- To do:
Your task is to find every line of the data that holds the string "create" and copy it.

Start of Supplied records

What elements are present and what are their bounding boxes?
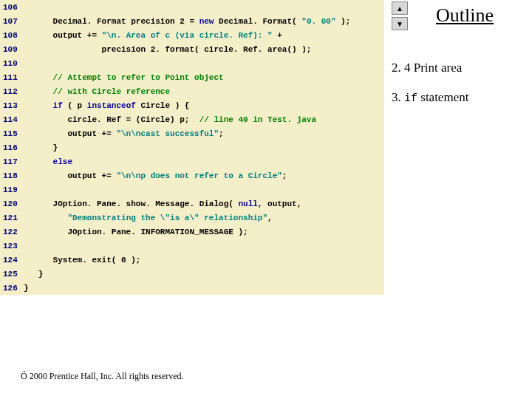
code-content: } [24, 270, 384, 279]
code-row: 114 circle. Ref = (Circle) p; // line 40… [0, 112, 384, 126]
line-number: 106 [0, 3, 24, 12]
line-number: 114 [0, 115, 24, 124]
nav-buttons: ▲ ▼ [392, 1, 408, 33]
line-number: 123 [0, 242, 24, 250]
code-row: 125 } [0, 267, 384, 281]
line-number: 109 [0, 45, 24, 54]
code-content: // Attempt to refer to Point object [24, 73, 384, 82]
code-row: 111 // Attempt to refer to Point object [0, 70, 384, 84]
code-row: 123 [0, 239, 384, 253]
code-content: circle. Ref = (Circle) p; // line 40 in … [24, 115, 384, 124]
line-number: 111 [0, 73, 24, 82]
copyright-footer: Ó 2000 Prentice Hall, Inc. All rights re… [21, 371, 184, 382]
code-row: 115 output += "\n\ncast successful"; [0, 126, 384, 140]
down-arrow-icon: ▼ [396, 20, 403, 28]
line-number: 122 [0, 228, 24, 236]
outline-note-if-statement: 3. if statement [392, 90, 468, 105]
code-content: output += "\n\np does not refer to a Cir… [24, 171, 384, 180]
line-number: 125 [0, 270, 24, 279]
code-row: 117 else [0, 154, 384, 168]
note2-prefix: 3. [392, 90, 404, 104]
code-row: 120 JOption. Pane. show. Message. Dialog… [0, 197, 384, 211]
code-row: 110 [0, 56, 384, 70]
outline-title: Outline [436, 4, 494, 27]
code-row: 119 [0, 183, 384, 197]
line-number: 117 [0, 157, 24, 166]
code-content: System. exit( 0 ); [24, 256, 384, 265]
copyright-symbol: Ó [21, 371, 27, 381]
code-row: 118 output += "\n\np does not refer to a… [0, 168, 384, 183]
line-number: 112 [0, 87, 24, 96]
line-number: 120 [0, 200, 24, 208]
code-listing: 106107 Decimal. Format precision 2 = new… [0, 0, 384, 295]
line-number: 124 [0, 256, 24, 265]
nav-down-button[interactable]: ▼ [392, 17, 408, 30]
code-row: 126} [0, 281, 384, 295]
code-row: 113 if ( p instanceof Circle ) { [0, 98, 384, 112]
code-content: if ( p instanceof Circle ) { [24, 101, 384, 110]
nav-up-button[interactable]: ▲ [392, 1, 408, 15]
code-row: 116 } [0, 140, 384, 154]
code-content: "Demonstrating the \"is a\" relationship… [24, 214, 384, 222]
code-row: 107 Decimal. Format precision 2 = new De… [0, 14, 384, 28]
code-content: output += "\n\ncast successful"; [24, 129, 384, 138]
line-number: 121 [0, 214, 24, 222]
line-number: 116 [0, 143, 24, 152]
line-number: 108 [0, 31, 24, 40]
code-content: output += "\n. Area of c (via circle. Re… [24, 31, 384, 40]
code-row: 112 // with Circle reference [0, 84, 384, 98]
code-row: 108 output += "\n. Area of c (via circle… [0, 28, 384, 42]
up-arrow-icon: ▲ [396, 4, 403, 13]
line-number: 119 [0, 185, 24, 194]
note2-suffix: statement [417, 90, 468, 104]
line-number: 113 [0, 101, 24, 110]
code-content: Decimal. Format precision 2 = new Decima… [24, 17, 384, 26]
copyright-text: 2000 Prentice Hall, Inc. All rights rese… [27, 371, 184, 381]
code-row: 121 "Demonstrating the \"is a\" relation… [0, 211, 384, 225]
line-number: 118 [0, 171, 24, 180]
code-content: precision 2. format( circle. Ref. area()… [24, 45, 384, 54]
code-row: 106 [0, 0, 384, 14]
outline-note-print-area: 2. 4 Print area [392, 61, 462, 75]
code-content: JOption. Pane. INFORMATION_MESSAGE ); [24, 228, 384, 236]
line-number: 126 [0, 284, 24, 293]
line-number: 115 [0, 129, 24, 138]
code-row: 124 System. exit( 0 ); [0, 253, 384, 267]
code-content: // with Circle reference [24, 87, 384, 96]
line-number: 107 [0, 17, 24, 26]
code-content: JOption. Pane. show. Message. Dialog( nu… [24, 200, 384, 208]
code-content: } [24, 284, 384, 293]
code-row: 122 JOption. Pane. INFORMATION_MESSAGE )… [0, 225, 384, 239]
code-content: else [24, 157, 384, 166]
line-number: 110 [0, 59, 24, 68]
code-content: } [24, 143, 384, 152]
note2-code: if [404, 92, 417, 105]
code-row: 109 precision 2. format( circle. Ref. ar… [0, 42, 384, 56]
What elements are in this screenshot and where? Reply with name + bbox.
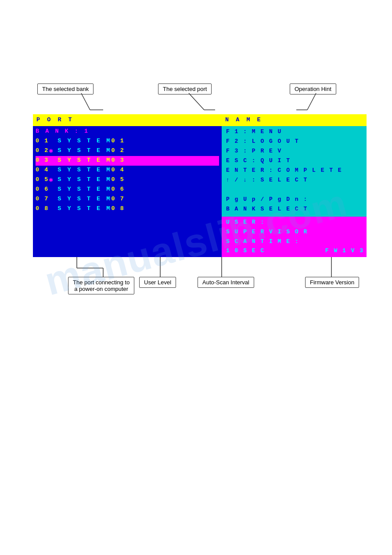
port-number-3: 0 3 [36, 156, 49, 165]
port-row-2: 0 2✱S Y S T E M0 2 [36, 146, 219, 156]
callout-bottom-area: The port connecting toa power-on compute… [33, 257, 367, 297]
port-num2-5: 0 5 [111, 175, 124, 185]
hint-row-5: E N T E R : C O M P L E T E [226, 166, 364, 175]
port-row-3: 0 3S Y S T E M0 3 [36, 156, 219, 166]
bottom-left [33, 217, 222, 257]
hint-rows: F 1 : M E N UF 2 : L O G O U TF 3 : P R … [226, 127, 364, 214]
port-number-8: 0 8 [36, 204, 49, 214]
port-name-3: S Y S T E M [58, 156, 111, 165]
selected-port-label: The selected port [158, 83, 212, 94]
scan-label-row: S C A N T I M E : [226, 237, 364, 247]
scan-value: 1 0 S E C [226, 247, 265, 255]
terminal-left: B A N K : 1 0 1S Y S T E M0 10 2✱S Y S T… [33, 126, 222, 217]
hint-row-4: E S C : Q U I T [226, 156, 364, 166]
callout-top-area: The selected bank The selected port Oper… [33, 79, 367, 114]
svg-line-0 [81, 93, 90, 110]
name-header: N A M E [225, 116, 263, 125]
port-row-5: 0 5✱S Y S T E M0 5 [36, 175, 219, 185]
port-number-4: 0 4 [36, 166, 49, 175]
bottom-right: U S E R : S U P E R V I S O R S C A N T … [222, 217, 367, 257]
hint-row-6: ↑ / ↓ : S E L E C T [226, 175, 364, 185]
svg-line-2 [189, 93, 204, 110]
operation-hint-label: Operation Hint [290, 83, 336, 94]
port-name-6: S Y S T E M [58, 185, 111, 194]
terminal-bottom: U S E R : S U P E R V I S O R S C A N T … [33, 217, 367, 257]
page-container: manualslib.com The selected bank The sel… [0, 0, 392, 555]
port-row-1: 0 1S Y S T E M0 1 [36, 137, 219, 146]
port-num2-4: 0 4 [111, 166, 124, 175]
port-number-5: 0 5 [36, 175, 49, 185]
scan-fw-row: 1 0 S E C F W 1 V 3 [226, 247, 364, 255]
hint-row-9: B A N K S E L E C T [226, 204, 364, 214]
port-num2-1: 0 1 [111, 137, 124, 146]
hint-row-2: F 2 : L O G O U T [226, 137, 364, 146]
supervisor-row: S U P E R V I S O R [226, 227, 364, 237]
firmware-version-label: Firmware Version [305, 277, 359, 288]
port-row-8: 0 8S Y S T E M0 8 [36, 204, 219, 214]
port-name-4: S Y S T E M [58, 166, 111, 175]
port-row-4: 0 4S Y S T E M0 4 [36, 166, 219, 175]
port-num2-6: 0 6 [111, 185, 124, 194]
user-level-label: User Level [139, 277, 176, 288]
port-star-2: ✱ [49, 146, 58, 157]
terminal-body: B A N K : 1 0 1S Y S T E M0 10 2✱S Y S T… [33, 126, 367, 217]
hint-row-7 [226, 185, 364, 195]
port-name-8: S Y S T E M [58, 204, 111, 214]
port-number-2: 0 2 [36, 146, 49, 156]
port-row-6: 0 6S Y S T E M0 6 [36, 185, 219, 195]
port-name-5: S Y S T E M [58, 175, 111, 185]
port-row-7: 0 7S Y S T E M0 7 [36, 195, 219, 204]
port-number-6: 0 6 [36, 185, 49, 194]
port-num2-7: 0 7 [111, 195, 124, 204]
fw-version: F W 1 V 3 [325, 247, 364, 255]
port-num2-2: 0 2 [111, 146, 124, 156]
terminal-header: P O R T N A M E [33, 114, 367, 126]
hint-row-3: F 3 : P R E V [226, 146, 364, 156]
svg-line-4 [307, 93, 316, 110]
bank-row: B A N K : 1 [36, 127, 219, 137]
port-connecting-label: The port connecting toa power-on compute… [68, 277, 134, 294]
hint-row-1: F 1 : M E N U [226, 127, 364, 137]
auto-scan-label: Auto-Scan Interval [198, 277, 254, 288]
port-rows: 0 1S Y S T E M0 10 2✱S Y S T E M0 20 3S … [36, 137, 219, 214]
port-star-5: ✱ [49, 175, 58, 186]
terminal: P O R T N A M E B A N K : 1 0 1S Y S T E… [33, 114, 367, 257]
port-num2-8: 0 8 [111, 204, 124, 214]
selected-bank-label: The selected bank [37, 83, 94, 94]
port-header: P O R T [36, 116, 225, 125]
port-num2-3: 0 3 [111, 156, 124, 165]
port-number-7: 0 7 [36, 195, 49, 204]
port-name-1: S Y S T E M [58, 137, 111, 146]
terminal-right: F 1 : M E N UF 2 : L O G O U TF 3 : P R … [222, 126, 367, 217]
hint-row-8: P g U p / P g D n : [226, 195, 364, 204]
port-name-7: S Y S T E M [58, 195, 111, 204]
port-number-1: 0 1 [36, 137, 49, 146]
port-name-2: S Y S T E M [58, 146, 111, 156]
user-row: U S E R : [226, 218, 364, 227]
main-content: The selected bank The selected port Oper… [33, 79, 367, 297]
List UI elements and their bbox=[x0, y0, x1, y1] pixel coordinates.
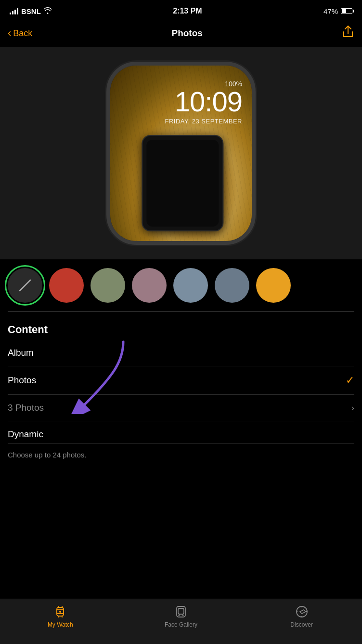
svg-rect-11 bbox=[178, 608, 184, 614]
status-left: BSNL bbox=[10, 7, 52, 15]
color-swatches-section bbox=[0, 259, 362, 311]
back-label: Back bbox=[13, 28, 32, 39]
content-section-header: Content bbox=[8, 323, 354, 336]
color-swatch-slate[interactable] bbox=[215, 268, 249, 303]
tab-face-gallery[interactable]: Face Gallery bbox=[121, 604, 242, 628]
carrier-label: BSNL bbox=[21, 7, 41, 15]
tab-discover[interactable]: Discover bbox=[241, 604, 362, 628]
signal-bars-icon bbox=[10, 8, 18, 14]
watch-time: 10:09 bbox=[165, 88, 242, 116]
check-icon: ✓ bbox=[346, 374, 354, 387]
face-gallery-icon bbox=[173, 604, 189, 619]
status-bar: BSNL 2:13 PM 47% bbox=[0, 0, 362, 21]
watch-preview-container: 100% 10:09 FRIDAY, 23 SEPTEMBER bbox=[0, 47, 362, 259]
color-swatch-steel-blue[interactable] bbox=[173, 268, 208, 303]
back-button[interactable]: ‹ Back bbox=[8, 27, 32, 40]
discover-icon bbox=[294, 604, 310, 619]
three-photos-label: 3 Photos bbox=[8, 402, 44, 413]
svg-point-9 bbox=[59, 611, 61, 613]
three-photos-container: 3 Photos › bbox=[8, 395, 354, 421]
watch-time-display: 100% 10:09 FRIDAY, 23 SEPTEMBER bbox=[165, 80, 242, 125]
photos-label: Photos bbox=[8, 375, 36, 386]
dynamic-row[interactable]: Dynamic bbox=[8, 421, 354, 444]
svg-marker-15 bbox=[300, 610, 306, 614]
nav-title: Photos bbox=[171, 28, 202, 39]
tab-my-watch[interactable]: My Watch bbox=[0, 604, 121, 628]
color-swatch-olive[interactable] bbox=[90, 268, 125, 303]
my-watch-label: My Watch bbox=[48, 621, 73, 628]
three-photos-row[interactable]: 3 Photos › bbox=[8, 395, 354, 421]
hint-text: Choose up to 24 photos. bbox=[8, 444, 354, 469]
photos-row[interactable]: Photos ✓ bbox=[8, 366, 354, 395]
tab-bar: My Watch Face Gallery Discover bbox=[0, 599, 362, 644]
nav-bar: ‹ Back Photos bbox=[0, 21, 362, 47]
wifi-icon bbox=[44, 7, 52, 15]
discover-label: Discover bbox=[290, 621, 313, 628]
phone-silhouette bbox=[142, 135, 223, 231]
face-gallery-label: Face Gallery bbox=[165, 621, 197, 628]
slash-icon bbox=[8, 268, 42, 303]
color-swatch-red[interactable] bbox=[49, 268, 84, 303]
status-right: 47% bbox=[323, 7, 352, 15]
watch-preview: 100% 10:09 FRIDAY, 23 SEPTEMBER bbox=[106, 62, 256, 245]
color-swatch-orange[interactable] bbox=[256, 268, 291, 303]
chevron-right-icon: › bbox=[351, 403, 354, 413]
album-label: Album bbox=[8, 348, 34, 358]
status-time: 2:13 PM bbox=[173, 7, 202, 15]
watch-date: FRIDAY, 23 SEPTEMBER bbox=[165, 118, 242, 125]
album-row[interactable]: Album bbox=[8, 340, 354, 366]
dynamic-label: Dynamic bbox=[8, 429, 43, 439]
back-chevron-icon: ‹ bbox=[8, 27, 11, 40]
battery-percentage: 47% bbox=[323, 7, 338, 15]
svg-line-0 bbox=[20, 280, 30, 291]
battery-icon bbox=[341, 8, 352, 14]
color-swatch-mauve[interactable] bbox=[132, 268, 167, 303]
content-section: Content Album Photos ✓ 3 Photos › bbox=[0, 312, 362, 469]
my-watch-icon bbox=[52, 604, 68, 619]
share-button[interactable] bbox=[342, 25, 354, 41]
color-swatch-selected[interactable] bbox=[8, 268, 42, 303]
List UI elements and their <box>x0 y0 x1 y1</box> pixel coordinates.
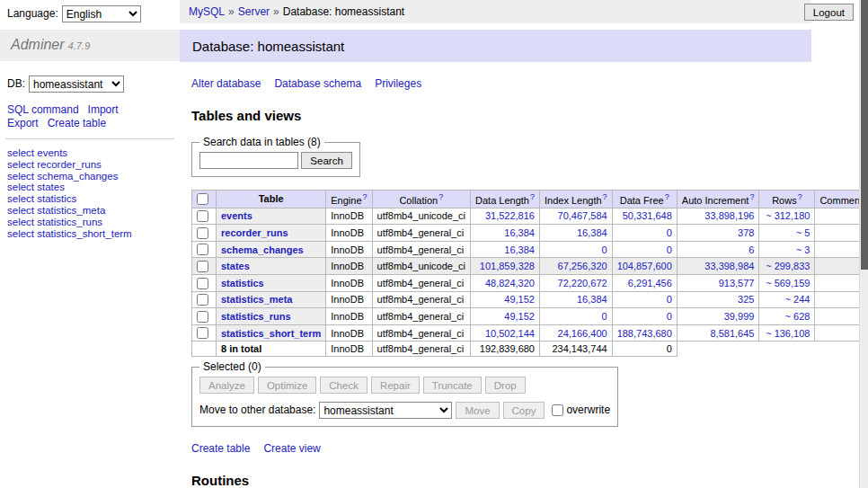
data-length-link[interactable]: 16,384 <box>504 244 535 255</box>
auto-increment-link[interactable]: 325 <box>738 294 754 305</box>
doc-help-link[interactable]: ? <box>530 192 535 201</box>
overwrite-checkbox[interactable] <box>552 404 563 416</box>
breadcrumb-server-link[interactable]: Server <box>238 5 270 18</box>
index-length-link[interactable]: 16,384 <box>577 227 607 238</box>
db-select[interactable]: homeassistant <box>29 75 124 93</box>
row-checkbox[interactable] <box>197 294 208 306</box>
sql-command-link[interactable]: SQL command <box>7 103 79 116</box>
overwrite-option[interactable]: overwrite <box>552 404 610 416</box>
doc-help-link[interactable]: ? <box>798 192 802 201</box>
sidebar-table-link[interactable]: select schema_changes <box>7 171 118 182</box>
data-length-link[interactable]: 49,152 <box>504 294 535 305</box>
doc-help-link[interactable]: ? <box>438 192 443 201</box>
search-input[interactable] <box>199 152 298 169</box>
truncate-button[interactable]: Truncate <box>423 377 482 394</box>
index-length-link[interactable]: 0 <box>602 311 607 322</box>
breadcrumb-mysql-link[interactable]: MySQL <box>189 5 225 18</box>
auto-increment-link[interactable]: 33,898,196 <box>704 210 754 221</box>
row-checkbox[interactable] <box>197 327 208 339</box>
table-name-link[interactable]: statistics <box>221 278 264 288</box>
optimize-button[interactable]: Optimize <box>258 377 316 394</box>
rows-count-link[interactable]: ~ 312,180 <box>766 210 810 221</box>
data-free-link[interactable]: 0 <box>667 294 672 305</box>
auto-increment-link[interactable]: 6 <box>748 244 754 255</box>
data-free-link[interactable]: 6,291,456 <box>628 278 672 288</box>
rows-count-link[interactable]: ~ 136,108 <box>766 328 810 339</box>
sidebar-table-link[interactable]: select statistics <box>7 193 76 204</box>
table-name-link[interactable]: statistics_short_term <box>221 328 321 339</box>
doc-help-link[interactable]: ? <box>603 192 607 201</box>
repair-button[interactable]: Repair <box>371 377 420 394</box>
search-button[interactable]: Search <box>301 152 351 169</box>
sidebar-table-link[interactable]: select events <box>7 147 67 158</box>
export-link[interactable]: Export <box>7 117 39 129</box>
sidebar-table-link[interactable]: select statistics_short_term <box>7 228 132 239</box>
auto-increment-link[interactable]: 8,581,645 <box>710 328 754 339</box>
data-free-link[interactable]: 104,857,600 <box>617 261 672 271</box>
create-view-link[interactable]: Create view <box>263 442 320 455</box>
rows-count-link[interactable]: ~ 3 <box>796 244 810 255</box>
row-checkbox[interactable] <box>197 278 208 289</box>
data-length-link[interactable]: 10,502,144 <box>485 328 535 339</box>
rows-count-link[interactable]: ~ 5 <box>796 227 810 238</box>
data-length-link[interactable]: 101,859,328 <box>480 261 535 271</box>
table-name-link[interactable]: schema_changes <box>221 244 304 255</box>
rows-count-link[interactable]: ~ 299,833 <box>766 261 810 271</box>
copy-button[interactable]: Copy <box>503 402 545 419</box>
auto-increment-link[interactable]: 39,999 <box>724 311 755 322</box>
index-length-link[interactable]: 72,220,672 <box>558 278 607 288</box>
index-length-link[interactable]: 16,384 <box>577 294 607 305</box>
row-checkbox[interactable] <box>197 244 208 255</box>
scrollbar-thumb[interactable] <box>861 0 868 270</box>
row-checkbox[interactable] <box>197 210 208 222</box>
doc-help-link[interactable]: ? <box>749 192 754 201</box>
privileges-link[interactable]: Privileges <box>375 77 421 90</box>
database-schema-link[interactable]: Database schema <box>274 77 361 90</box>
create-table-link[interactable]: Create table <box>48 117 106 129</box>
auto-increment-link[interactable]: 33,398,984 <box>704 261 754 271</box>
check-button[interactable]: Check <box>320 377 368 394</box>
auto-increment-link[interactable]: 378 <box>738 227 754 238</box>
data-free-link[interactable]: 0 <box>667 227 672 238</box>
doc-help-link[interactable]: ? <box>363 192 368 201</box>
table-name-link[interactable]: statistics_runs <box>221 311 291 322</box>
vertical-scrollbar[interactable] <box>859 0 868 488</box>
sidebar-table-link[interactable]: select recorder_runs <box>7 159 102 170</box>
language-select[interactable]: English <box>62 5 141 22</box>
data-free-link[interactable]: 188,743,680 <box>617 328 672 339</box>
row-checkbox[interactable] <box>197 227 208 239</box>
data-free-link[interactable]: 0 <box>667 244 672 255</box>
table-name-link[interactable]: statistics_meta <box>221 294 293 305</box>
sidebar-table-link[interactable]: select statistics_runs <box>7 217 102 227</box>
index-length-link[interactable]: 67,256,320 <box>558 261 607 271</box>
data-free-link[interactable]: 50,331,648 <box>623 210 672 221</box>
rows-count-link[interactable]: ~ 244 <box>785 294 810 305</box>
table-name-link[interactable]: states <box>221 261 250 271</box>
doc-help-link[interactable]: ? <box>665 192 669 201</box>
index-length-link[interactable]: 24,166,400 <box>558 328 607 339</box>
rows-count-link[interactable]: ~ 628 <box>785 311 810 322</box>
auto-increment-link[interactable]: 913,577 <box>719 278 755 288</box>
rows-count-link[interactable]: ~ 569,159 <box>766 278 810 288</box>
row-checkbox[interactable] <box>197 261 208 272</box>
select-all-checkbox[interactable] <box>197 193 208 205</box>
logout-button[interactable]: Logout <box>804 4 854 21</box>
move-db-select[interactable]: homeassistant <box>319 402 452 419</box>
drop-button[interactable]: Drop <box>485 377 526 394</box>
data-free-link[interactable]: 0 <box>667 311 672 322</box>
table-name-link[interactable]: recorder_runs <box>221 227 288 238</box>
import-link[interactable]: Import <box>88 103 119 116</box>
index-length-link[interactable]: 70,467,584 <box>558 210 607 221</box>
move-button[interactable]: Move <box>456 402 499 419</box>
alter-database-link[interactable]: Alter database <box>191 77 261 90</box>
sidebar-table-link[interactable]: select states <box>7 182 65 192</box>
data-length-link[interactable]: 16,384 <box>504 227 535 238</box>
data-length-link[interactable]: 48,824,320 <box>485 278 535 288</box>
create-table-link-bottom[interactable]: Create table <box>191 442 250 455</box>
row-checkbox[interactable] <box>197 311 208 323</box>
table-name-link[interactable]: events <box>221 210 252 221</box>
data-length-link[interactable]: 49,152 <box>504 311 535 322</box>
index-length-link[interactable]: 0 <box>602 244 607 255</box>
data-length-link[interactable]: 31,522,816 <box>485 210 535 221</box>
analyze-button[interactable]: Analyze <box>199 377 254 394</box>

End of Supplied records

- Output for this exercise:
create-view-link[interactable]: Create view <box>263 442 320 455</box>
create-table-link[interactable]: Create table <box>48 117 106 129</box>
create-table-link-bottom[interactable]: Create table <box>191 442 250 455</box>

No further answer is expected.